Collected data entries:
--------------------
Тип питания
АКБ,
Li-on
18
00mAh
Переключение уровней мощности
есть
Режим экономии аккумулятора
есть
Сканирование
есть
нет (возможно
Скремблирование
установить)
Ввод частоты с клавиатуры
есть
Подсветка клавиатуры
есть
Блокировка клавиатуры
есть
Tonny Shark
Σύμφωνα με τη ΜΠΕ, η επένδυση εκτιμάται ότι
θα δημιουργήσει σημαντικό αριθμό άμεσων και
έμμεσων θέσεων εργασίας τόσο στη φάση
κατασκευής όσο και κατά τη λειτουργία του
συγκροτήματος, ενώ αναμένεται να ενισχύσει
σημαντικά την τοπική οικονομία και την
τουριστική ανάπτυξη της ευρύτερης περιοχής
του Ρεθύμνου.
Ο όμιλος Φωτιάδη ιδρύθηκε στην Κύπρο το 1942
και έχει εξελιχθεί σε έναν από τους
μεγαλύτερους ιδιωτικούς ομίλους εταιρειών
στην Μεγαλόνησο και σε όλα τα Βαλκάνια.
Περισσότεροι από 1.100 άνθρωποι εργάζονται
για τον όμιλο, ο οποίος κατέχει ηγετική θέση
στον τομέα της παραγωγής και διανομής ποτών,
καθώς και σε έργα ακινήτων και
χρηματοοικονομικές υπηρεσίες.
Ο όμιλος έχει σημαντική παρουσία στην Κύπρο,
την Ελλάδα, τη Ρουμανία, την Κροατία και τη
--------------------
Output all of the records above unchanged.

## Answer to the exercise
Тип питания
АКБ,
Li-on
18
00mAh
Переключение уровней мощности
есть
Режим экономии аккумулятора
есть
Сканирование
есть
нет (возможно
Скремблирование
установить)
Ввод частоты с клавиатуры
есть
Подсветка клавиатуры
есть
Блокировка клавиатуры
есть
Tonny Shark
Σύμφωνα με τη ΜΠΕ, η επένδυση εκτιμάται ότι
θα δημιουργήσει σημαντικό αριθμό άμεσων και
έμμεσων θέσεων εργασίας τόσο στη φάση
κατασκευής όσο και κατά τη λειτουργία του
συγκροτήματος, ενώ αναμένεται να ενισχύσει
σημαντικά την τοπική οικονομία και την
τουριστική ανάπτυξη της ευρύτερης περιοχής
του Ρεθύμνου.
Ο όμιλος Φωτιάδη ιδρύθηκε στην Κύπρο το 1942
και έχει εξελιχθεί σε έναν από τους
μεγαλύτερους ιδιωτικούς ομίλους εταιρειών
στην Μεγαλόνησο και σε όλα τα Βαλκάνια.
Περισσότεροι από 1.100 άνθρωποι εργάζονται
για τον όμιλο, ο οποίος κατέχει ηγετική θέση
στον τομέα της παραγωγής και διανομής ποτών,
καθώς και σε έργα ακινήτων και
χρηματοοικονομικές υπηρεσίες.
Ο όμιλος έχει σημαντική παρουσία στην Κύπρο,
την Ελλάδα, τη Ρουμανία, την Κροατία και τη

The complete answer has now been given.